PROBLEM REQUIREMENTS
All of these records need to be duplicated exactly.
((
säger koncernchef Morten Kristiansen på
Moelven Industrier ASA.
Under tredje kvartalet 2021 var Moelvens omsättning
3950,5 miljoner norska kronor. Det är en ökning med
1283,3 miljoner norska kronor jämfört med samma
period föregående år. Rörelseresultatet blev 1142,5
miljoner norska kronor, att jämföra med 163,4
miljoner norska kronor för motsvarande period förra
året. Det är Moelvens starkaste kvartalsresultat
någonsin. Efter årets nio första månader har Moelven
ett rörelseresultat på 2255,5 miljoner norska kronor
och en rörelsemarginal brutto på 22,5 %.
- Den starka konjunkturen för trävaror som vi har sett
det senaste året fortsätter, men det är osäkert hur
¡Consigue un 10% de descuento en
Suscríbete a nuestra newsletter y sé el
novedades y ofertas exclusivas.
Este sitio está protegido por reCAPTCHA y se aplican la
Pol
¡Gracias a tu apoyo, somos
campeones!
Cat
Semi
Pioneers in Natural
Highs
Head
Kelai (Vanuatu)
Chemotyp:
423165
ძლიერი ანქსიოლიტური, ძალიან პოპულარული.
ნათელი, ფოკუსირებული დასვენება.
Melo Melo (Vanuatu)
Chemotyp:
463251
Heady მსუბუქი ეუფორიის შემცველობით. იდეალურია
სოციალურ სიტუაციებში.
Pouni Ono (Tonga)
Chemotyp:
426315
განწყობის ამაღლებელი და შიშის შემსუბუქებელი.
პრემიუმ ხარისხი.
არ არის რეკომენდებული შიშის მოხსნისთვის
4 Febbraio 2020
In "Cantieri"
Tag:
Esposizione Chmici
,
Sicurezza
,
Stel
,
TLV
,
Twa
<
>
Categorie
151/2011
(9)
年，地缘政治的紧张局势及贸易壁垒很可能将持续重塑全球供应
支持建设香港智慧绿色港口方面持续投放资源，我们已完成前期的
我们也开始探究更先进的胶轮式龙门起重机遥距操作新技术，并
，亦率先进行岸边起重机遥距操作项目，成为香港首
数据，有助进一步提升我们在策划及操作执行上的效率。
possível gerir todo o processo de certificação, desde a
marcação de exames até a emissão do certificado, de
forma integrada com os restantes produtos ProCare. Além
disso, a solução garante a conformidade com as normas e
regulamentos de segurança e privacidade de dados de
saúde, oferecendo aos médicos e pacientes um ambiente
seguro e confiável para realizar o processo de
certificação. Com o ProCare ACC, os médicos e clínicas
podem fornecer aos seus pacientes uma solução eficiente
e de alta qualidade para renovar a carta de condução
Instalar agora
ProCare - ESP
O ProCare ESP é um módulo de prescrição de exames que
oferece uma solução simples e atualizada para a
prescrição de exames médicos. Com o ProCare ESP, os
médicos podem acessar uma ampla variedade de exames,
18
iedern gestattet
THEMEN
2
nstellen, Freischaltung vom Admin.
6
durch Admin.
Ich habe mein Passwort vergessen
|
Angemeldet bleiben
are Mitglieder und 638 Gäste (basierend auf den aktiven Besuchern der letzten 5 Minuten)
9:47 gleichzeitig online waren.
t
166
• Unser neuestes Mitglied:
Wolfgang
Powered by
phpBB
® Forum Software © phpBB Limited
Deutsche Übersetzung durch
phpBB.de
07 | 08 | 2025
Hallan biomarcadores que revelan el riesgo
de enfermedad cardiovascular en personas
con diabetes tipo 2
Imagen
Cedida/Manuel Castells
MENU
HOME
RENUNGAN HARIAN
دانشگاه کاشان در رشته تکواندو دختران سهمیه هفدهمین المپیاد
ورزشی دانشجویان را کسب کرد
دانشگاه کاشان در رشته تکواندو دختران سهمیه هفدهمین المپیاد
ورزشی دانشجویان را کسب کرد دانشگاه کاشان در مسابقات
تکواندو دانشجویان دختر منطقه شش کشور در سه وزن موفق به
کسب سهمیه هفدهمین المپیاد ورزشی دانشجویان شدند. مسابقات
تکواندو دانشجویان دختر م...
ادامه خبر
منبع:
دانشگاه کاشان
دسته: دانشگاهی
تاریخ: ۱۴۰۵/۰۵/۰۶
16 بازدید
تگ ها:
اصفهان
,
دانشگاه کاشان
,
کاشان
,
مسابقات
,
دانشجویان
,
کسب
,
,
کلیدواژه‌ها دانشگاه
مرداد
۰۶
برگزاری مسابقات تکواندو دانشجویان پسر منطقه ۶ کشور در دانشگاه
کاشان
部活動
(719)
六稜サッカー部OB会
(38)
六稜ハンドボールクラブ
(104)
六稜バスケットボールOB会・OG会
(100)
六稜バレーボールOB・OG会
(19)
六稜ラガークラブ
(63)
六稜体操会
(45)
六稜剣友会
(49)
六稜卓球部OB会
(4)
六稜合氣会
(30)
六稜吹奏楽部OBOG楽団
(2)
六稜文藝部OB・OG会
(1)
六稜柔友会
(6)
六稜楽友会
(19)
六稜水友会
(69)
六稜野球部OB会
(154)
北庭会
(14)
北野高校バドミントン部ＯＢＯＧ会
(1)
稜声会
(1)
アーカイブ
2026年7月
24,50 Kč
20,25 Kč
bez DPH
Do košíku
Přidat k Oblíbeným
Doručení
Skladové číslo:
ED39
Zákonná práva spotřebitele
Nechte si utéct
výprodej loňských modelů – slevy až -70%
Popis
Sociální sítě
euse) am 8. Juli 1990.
))
OUTPUT OF THE EXERCISE
säger koncernchef Morten Kristiansen på
Moelven Industrier ASA.
Under tredje kvartalet 2021 var Moelvens omsättning
3950,5 miljoner norska kronor. Det är en ökning med
1283,3 miljoner norska kronor jämfört med samma
period föregående år. Rörelseresultatet blev 1142,5
miljoner norska kronor, att jämföra med 163,4
miljoner norska kronor för motsvarande period förra
året. Det är Moelvens starkaste kvartalsresultat
någonsin. Efter årets nio första månader har Moelven
ett rörelseresultat på 2255,5 miljoner norska kronor
och en rörelsemarginal brutto på 22,5 %.
- Den starka konjunkturen för trävaror som vi har sett
det senaste året fortsätter, men det är osäkert hur
¡Consigue un 10% de descuento en
Suscríbete a nuestra newsletter y sé el
novedades y ofertas exclusivas.
Este sitio está protegido por reCAPTCHA y se aplican la
Pol
¡Gracias a tu apoyo, somos
campeones!
Cat
Semi
Pioneers in Natural
Highs
Head
Kelai (Vanuatu)
Chemotyp:
423165
ძლიერი ანქსიოლიტური, ძალიან პოპულარული.
ნათელი, ფოკუსირებული დასვენება.
Melo Melo (Vanuatu)
Chemotyp:
463251
Heady მსუბუქი ეუფორიის შემცველობით. იდეალურია
სოციალურ სიტუაციებში.
Pouni Ono (Tonga)
Chemotyp:
426315
განწყობის ამაღლებელი და შიშის შემსუბუქებელი.
პრემიუმ ხარისხი.
არ არის რეკომენდებული შიშის მოხსნისთვის
4 Febbraio 2020
In "Cantieri"
Tag:
Esposizione Chmici
,
Sicurezza
,
Stel
,
TLV
,
Twa
<
>
Categorie
151/2011
(9)
年，地缘政治的紧张局势及贸易壁垒很可能将持续重塑全球供应
支持建设香港智慧绿色港口方面持续投放资源，我们已完成前期的
我们也开始探究更先进的胶轮式龙门起重机遥距操作新技术，并
，亦率先进行岸边起重机遥距操作项目，成为香港首
数据，有助进一步提升我们在策划及操作执行上的效率。
possível gerir todo o processo de certificação, desde a
marcação de exames até a emissão do certificado, de
forma integrada com os restantes produtos ProCare. Além
disso, a solução garante a conformidade com as normas e
regulamentos de segurança e privacidade de dados de
saúde, oferecendo aos médicos e pacientes um ambiente
seguro e confiável para realizar o processo de
certificação. Com o ProCare ACC, os médicos e clínicas
podem fornecer aos seus pacientes uma solução eficiente
e de alta qualidade para renovar a carta de condução
Instalar agora
ProCare - ESP
O ProCare ESP é um módulo de prescrição de exames que
oferece uma solução simples e atualizada para a
prescrição de exames médicos. Com o ProCare ESP, os
médicos podem acessar uma ampla variedade de exames,
18
iedern gestattet
THEMEN
2
nstellen, Freischaltung vom Admin.
6
durch Admin.
Ich habe mein Passwort vergessen
|
Angemeldet bleiben
are Mitglieder und 638 Gäste (basierend auf den aktiven Besuchern der letzten 5 Minuten)
9:47 gleichzeitig online waren.
t
166
• Unser neuestes Mitglied:
Wolfgang
Powered by
phpBB
® Forum Software © phpBB Limited
Deutsche Übersetzung durch
phpBB.de
07 | 08 | 2025
Hallan biomarcadores que revelan el riesgo
de enfermedad cardiovascular en personas
con diabetes tipo 2
Imagen
Cedida/Manuel Castells
MENU
HOME
RENUNGAN HARIAN
دانشگاه کاشان در رشته تکواندو دختران سهمیه هفدهمین المپیاد
ورزشی دانشجویان را کسب کرد
دانشگاه کاشان در رشته تکواندو دختران سهمیه هفدهمین المپیاد
ورزشی دانشجویان را کسب کرد دانشگاه کاشان در مسابقات
تکواندو دانشجویان دختر منطقه شش کشور در سه وزن موفق به
کسب سهمیه هفدهمین المپیاد ورزشی دانشجویان شدند. مسابقات
تکواندو دانشجویان دختر م...
ادامه خبر
منبع:
دانشگاه کاشان
دسته: دانشگاهی
تاریخ: ۱۴۰۵/۰۵/۰۶
16 بازدید
تگ ها:
اصفهان
,
دانشگاه کاشان
,
کاشان
,
مسابقات
,
دانشجویان
,
کسب
,
,
کلیدواژه‌ها دانشگاه
مرداد
۰۶
برگزاری مسابقات تکواندو دانشجویان پسر منطقه ۶ کشور در دانشگاه
کاشان
部活動
(719)
六稜サッカー部OB会
(38)
六稜ハンドボールクラブ
(104)
六稜バスケットボールOB会・OG会
(100)
六稜バレーボールOB・OG会
(19)
六稜ラガークラブ
(63)
六稜体操会
(45)
六稜剣友会
(49)
六稜卓球部OB会
(4)
六稜合氣会
(30)
六稜吹奏楽部OBOG楽団
(2)
六稜文藝部OB・OG会
(1)
六稜柔友会
(6)
六稜楽友会
(19)
六稜水友会
(69)
六稜野球部OB会
(154)
北庭会
(14)
北野高校バドミントン部ＯＢＯＧ会
(1)
稜声会
(1)
アーカイブ
2026年7月
24,50 Kč
20,25 Kč
bez DPH
Do košíku
Přidat k Oblíbeným
Doručení
Skladové číslo:
ED39
Zákonná práva spotřebitele
Nechte si utéct
výprodej loňských modelů – slevy až -70%
Popis
Sociální sítě
euse) am 8. Juli 1990.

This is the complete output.